I've been trying landscapes....... I have a lot to learn.


----------



## Jos (Dec 9, 2014)

Can you tell us how you took the foto?


----------



## Warhorse (Dec 9, 2014)

Congratulations!


----------



## annamaria (Dec 9, 2014)

Congrats!!


----------



## Paul Josaph (Dec 11, 2014)

pthrift said:


> Congrats
> 
> Sent from my Samsung Galaxy S4; probably while slacking off at work





PhotographTalk said:


> Wow that is stunning



woww, it looks amazing...


----------



## Paul Josaph (Dec 15, 2014)

amazing click.


----------



## Paul Josaph (Dec 16, 2014)

pthrift said:


> Congrats
> 
> Sent from my Samsung Galaxy S4; probably while slacking off at work


Nice picture quality..


----------



## Andreas Timm Photography (Dec 19, 2014)

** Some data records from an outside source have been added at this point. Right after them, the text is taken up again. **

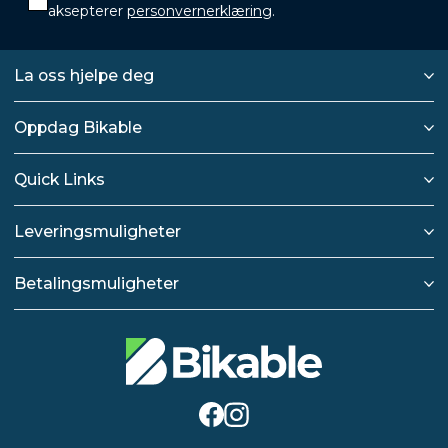
aksepterer
personvernerklæring
.
La oss hjelpe deg
Oppdag Bikable
Quick Links
Leveringsmuligheter
Betalingsmuligheter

Cool HDR! Also like the artificial sun beams...! .-)

Best,
Andreas
--
Home - Andreas Timm Photography


----------



## pgriz (Dec 19, 2014)

Could be wrong, but I don't think they were artificial.  Majeed really, really knows his stuff.


----------



## jsecordphoto (Dec 19, 2014)

Just sun stars...not artificial. Using an aperture of f16 I'd guess. The 16-35 creates some beautiful sun stars


----------